怒っているのに、身体の奥が先に固まっていた。
拒否反応。
凍りつき反応。
以前なら、そんな名前をつけるのかもしれない。
でも、今は違う。
指はまだ震え、手首も痛む。
それでも、店の音が戻っている。
奥の鍋、女中の足、役人の咳。
張青が押し殺している息。
十字坡が、まだ動いている。
「おい」
役人の一人が、ようやく口を開いた。
「これは、どういう……」
武松がそちらを見た。
それだけで、役人の声が縮む。
「旅疲れだ」
武松は言った。
「酒が回った。

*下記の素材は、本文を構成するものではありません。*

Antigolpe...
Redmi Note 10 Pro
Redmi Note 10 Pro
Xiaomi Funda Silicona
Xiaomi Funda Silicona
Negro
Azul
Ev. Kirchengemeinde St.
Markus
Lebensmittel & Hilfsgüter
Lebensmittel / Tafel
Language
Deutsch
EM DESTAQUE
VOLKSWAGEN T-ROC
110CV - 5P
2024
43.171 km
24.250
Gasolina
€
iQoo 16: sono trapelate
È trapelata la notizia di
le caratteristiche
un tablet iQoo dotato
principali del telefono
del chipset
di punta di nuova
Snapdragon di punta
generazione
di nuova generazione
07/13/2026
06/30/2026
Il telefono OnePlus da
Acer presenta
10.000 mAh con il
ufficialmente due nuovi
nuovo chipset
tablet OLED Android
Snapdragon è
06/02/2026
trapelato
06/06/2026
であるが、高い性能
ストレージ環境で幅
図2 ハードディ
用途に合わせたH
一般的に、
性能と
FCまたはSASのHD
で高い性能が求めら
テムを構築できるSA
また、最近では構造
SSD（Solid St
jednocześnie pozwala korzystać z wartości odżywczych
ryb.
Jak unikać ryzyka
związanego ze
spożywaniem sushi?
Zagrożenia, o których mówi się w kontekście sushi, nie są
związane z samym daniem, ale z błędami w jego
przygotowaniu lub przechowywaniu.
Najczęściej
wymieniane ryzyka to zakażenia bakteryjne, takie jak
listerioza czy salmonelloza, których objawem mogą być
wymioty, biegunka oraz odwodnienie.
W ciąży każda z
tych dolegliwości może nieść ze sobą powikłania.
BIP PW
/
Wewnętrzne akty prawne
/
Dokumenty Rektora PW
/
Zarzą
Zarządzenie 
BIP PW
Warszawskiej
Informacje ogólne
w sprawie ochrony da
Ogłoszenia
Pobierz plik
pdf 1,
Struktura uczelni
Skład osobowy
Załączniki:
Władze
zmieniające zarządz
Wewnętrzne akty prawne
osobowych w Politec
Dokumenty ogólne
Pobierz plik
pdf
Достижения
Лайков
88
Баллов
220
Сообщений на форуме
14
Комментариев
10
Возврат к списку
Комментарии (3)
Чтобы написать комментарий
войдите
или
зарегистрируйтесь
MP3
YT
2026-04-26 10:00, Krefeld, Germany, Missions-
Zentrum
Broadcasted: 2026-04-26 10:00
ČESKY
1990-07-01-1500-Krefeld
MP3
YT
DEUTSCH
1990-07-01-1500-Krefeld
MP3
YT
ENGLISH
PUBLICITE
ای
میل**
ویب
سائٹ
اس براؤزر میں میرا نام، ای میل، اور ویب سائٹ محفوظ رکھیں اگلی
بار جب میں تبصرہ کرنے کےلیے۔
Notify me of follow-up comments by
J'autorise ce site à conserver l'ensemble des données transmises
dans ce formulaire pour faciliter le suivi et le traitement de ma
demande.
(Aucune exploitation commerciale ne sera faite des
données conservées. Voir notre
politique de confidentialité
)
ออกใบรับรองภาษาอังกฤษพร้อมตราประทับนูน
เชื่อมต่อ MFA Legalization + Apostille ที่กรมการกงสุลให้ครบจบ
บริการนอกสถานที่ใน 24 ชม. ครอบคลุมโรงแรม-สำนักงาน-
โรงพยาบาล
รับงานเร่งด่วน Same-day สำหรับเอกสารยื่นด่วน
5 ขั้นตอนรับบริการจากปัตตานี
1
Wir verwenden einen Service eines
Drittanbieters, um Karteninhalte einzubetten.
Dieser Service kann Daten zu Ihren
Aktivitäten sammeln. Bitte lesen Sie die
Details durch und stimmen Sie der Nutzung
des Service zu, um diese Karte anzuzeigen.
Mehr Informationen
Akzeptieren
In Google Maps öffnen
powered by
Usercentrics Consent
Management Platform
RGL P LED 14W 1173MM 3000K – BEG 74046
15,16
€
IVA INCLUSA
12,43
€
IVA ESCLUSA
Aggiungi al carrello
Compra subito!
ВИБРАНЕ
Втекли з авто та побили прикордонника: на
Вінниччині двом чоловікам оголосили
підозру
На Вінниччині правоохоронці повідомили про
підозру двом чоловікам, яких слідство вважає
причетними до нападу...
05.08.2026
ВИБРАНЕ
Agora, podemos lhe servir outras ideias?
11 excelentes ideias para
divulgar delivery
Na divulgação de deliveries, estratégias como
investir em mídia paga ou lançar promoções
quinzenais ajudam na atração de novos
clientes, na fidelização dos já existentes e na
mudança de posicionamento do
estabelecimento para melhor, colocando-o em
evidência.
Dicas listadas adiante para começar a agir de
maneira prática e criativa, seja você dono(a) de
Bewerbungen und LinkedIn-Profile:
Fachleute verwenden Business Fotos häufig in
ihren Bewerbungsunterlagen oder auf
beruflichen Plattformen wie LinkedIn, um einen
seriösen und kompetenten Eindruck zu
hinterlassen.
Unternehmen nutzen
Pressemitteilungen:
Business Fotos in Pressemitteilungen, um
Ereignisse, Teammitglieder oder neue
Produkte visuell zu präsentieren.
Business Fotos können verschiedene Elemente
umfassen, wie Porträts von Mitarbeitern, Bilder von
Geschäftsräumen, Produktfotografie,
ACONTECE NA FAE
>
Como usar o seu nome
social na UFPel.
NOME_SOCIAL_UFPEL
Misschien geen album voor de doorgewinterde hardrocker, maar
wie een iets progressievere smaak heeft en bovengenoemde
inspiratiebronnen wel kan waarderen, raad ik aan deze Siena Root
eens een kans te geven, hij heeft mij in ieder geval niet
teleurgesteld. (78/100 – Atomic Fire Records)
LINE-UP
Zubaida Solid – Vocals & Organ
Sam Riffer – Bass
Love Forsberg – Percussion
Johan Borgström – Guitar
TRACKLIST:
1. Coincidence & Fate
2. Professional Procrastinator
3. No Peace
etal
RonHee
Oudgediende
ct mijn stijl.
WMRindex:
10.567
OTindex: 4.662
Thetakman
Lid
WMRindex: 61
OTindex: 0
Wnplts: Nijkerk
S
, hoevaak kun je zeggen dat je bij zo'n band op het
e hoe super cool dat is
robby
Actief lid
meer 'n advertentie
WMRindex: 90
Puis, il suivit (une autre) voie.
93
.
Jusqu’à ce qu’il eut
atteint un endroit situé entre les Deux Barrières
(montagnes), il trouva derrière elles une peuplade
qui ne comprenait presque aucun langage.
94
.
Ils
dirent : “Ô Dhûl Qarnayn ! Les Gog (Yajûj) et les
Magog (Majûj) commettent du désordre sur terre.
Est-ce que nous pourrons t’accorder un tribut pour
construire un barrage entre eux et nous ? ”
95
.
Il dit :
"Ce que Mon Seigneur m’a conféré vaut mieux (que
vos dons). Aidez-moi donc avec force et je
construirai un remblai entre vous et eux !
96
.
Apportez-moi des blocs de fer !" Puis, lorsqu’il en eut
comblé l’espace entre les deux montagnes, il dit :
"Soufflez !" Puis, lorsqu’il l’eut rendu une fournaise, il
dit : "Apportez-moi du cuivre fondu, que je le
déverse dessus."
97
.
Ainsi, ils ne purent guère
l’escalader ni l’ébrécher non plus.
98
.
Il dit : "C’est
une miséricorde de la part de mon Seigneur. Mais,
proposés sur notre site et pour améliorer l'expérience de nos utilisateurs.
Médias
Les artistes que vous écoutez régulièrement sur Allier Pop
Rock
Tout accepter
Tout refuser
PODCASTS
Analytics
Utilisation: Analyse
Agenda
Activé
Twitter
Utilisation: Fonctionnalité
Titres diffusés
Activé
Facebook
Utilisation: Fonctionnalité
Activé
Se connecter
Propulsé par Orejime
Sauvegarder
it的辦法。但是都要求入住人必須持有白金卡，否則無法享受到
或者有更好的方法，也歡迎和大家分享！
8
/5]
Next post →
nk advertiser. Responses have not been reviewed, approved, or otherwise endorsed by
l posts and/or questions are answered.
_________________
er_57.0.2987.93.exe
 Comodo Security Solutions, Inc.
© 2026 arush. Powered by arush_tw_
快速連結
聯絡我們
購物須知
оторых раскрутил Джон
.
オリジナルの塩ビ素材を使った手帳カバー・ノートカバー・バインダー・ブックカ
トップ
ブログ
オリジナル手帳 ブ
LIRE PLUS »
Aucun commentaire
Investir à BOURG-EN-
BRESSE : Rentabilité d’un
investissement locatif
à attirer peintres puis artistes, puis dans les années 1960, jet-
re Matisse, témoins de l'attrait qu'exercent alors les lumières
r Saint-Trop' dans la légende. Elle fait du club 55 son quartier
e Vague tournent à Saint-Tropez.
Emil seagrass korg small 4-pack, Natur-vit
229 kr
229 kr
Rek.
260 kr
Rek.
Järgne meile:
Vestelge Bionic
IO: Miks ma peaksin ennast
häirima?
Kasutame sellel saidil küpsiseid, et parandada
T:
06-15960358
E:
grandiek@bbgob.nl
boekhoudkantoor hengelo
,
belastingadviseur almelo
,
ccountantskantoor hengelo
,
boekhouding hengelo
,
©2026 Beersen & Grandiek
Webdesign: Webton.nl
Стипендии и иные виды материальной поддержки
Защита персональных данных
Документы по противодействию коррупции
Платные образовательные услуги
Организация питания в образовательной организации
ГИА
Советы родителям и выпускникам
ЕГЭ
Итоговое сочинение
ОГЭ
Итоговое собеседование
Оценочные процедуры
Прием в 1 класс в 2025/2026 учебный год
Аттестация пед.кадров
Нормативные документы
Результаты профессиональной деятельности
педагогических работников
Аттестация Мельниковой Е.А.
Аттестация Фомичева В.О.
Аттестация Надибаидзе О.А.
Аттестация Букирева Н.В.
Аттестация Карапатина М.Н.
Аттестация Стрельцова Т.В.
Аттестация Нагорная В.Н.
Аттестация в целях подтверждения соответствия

飯を食って、先へ行く」
「し、しかし」
「騒げば遅れる」
役人は口を閉じた。
強い――
声を荒げていない。
理屈を並べてもいない。
ただ、その場の筋を一本にしてしまう。
本来、それは店の主がやることだ。
場を決めるのは、アタイの役目だ。
それを武松に先に取られた。
負けがまた一つ増える。
嫌だねェ……
帳面につけたくない負けほど、よく残る。
女中が湯を運んできた。
手は震えているが、盃は落とさない。
よし――
アタイは短く頷いた。
「饅頭は下げな」
女中の目が、一瞬だけ泳いだ。
武松がこちらを見る。
「食わせぬのか?」
「今のあんたには合わないよォ」
「何の肉だ?」
「聞いて楽しいかい?」
「楽しくはない」
「なら聞くな」
張青が小さく咳をした。
止めたかったのだろう。
けれど、武松は怒らなかった。
「では、何を出す」
「粥だねェ」
アタイは奥へ声を投げた。
「湯を多めに。塩は薄く。役人方の胃を起こす。武松には肉を焼きな。変な細工はするんじゃないよォ」
奥から返事があった。
武松の目が、少しだけ変わる。
「俺には肉か」
「虎を食った男に粥だけ出したら、十字坡の名折れだろォ」
「虎は食っていない」
「そうなのかい?」
「打っただけだ」
「なら今日は肉を食いな。虎じゃないけどねェ」
張青が、また咳をした。
今度は少し笑いを噛んでいた。
この男――
笑ってる場合か……
でも、店の空気が動いた。
固まっていた女中の肩が下がる。
役人が湯を啜る。
床の酒の匂いが、火の匂いに押されて薄くなる。
死ぬ流れじゃない。
それだけは分かる。
武松は卓のそばに座った。
手枷の鎖が、木の端に当たって鳴る。
その音で、また手首が痛んだ気がした。
アタイは椅子へ戻らなかった。
戻れないんじゃない。
戻らない。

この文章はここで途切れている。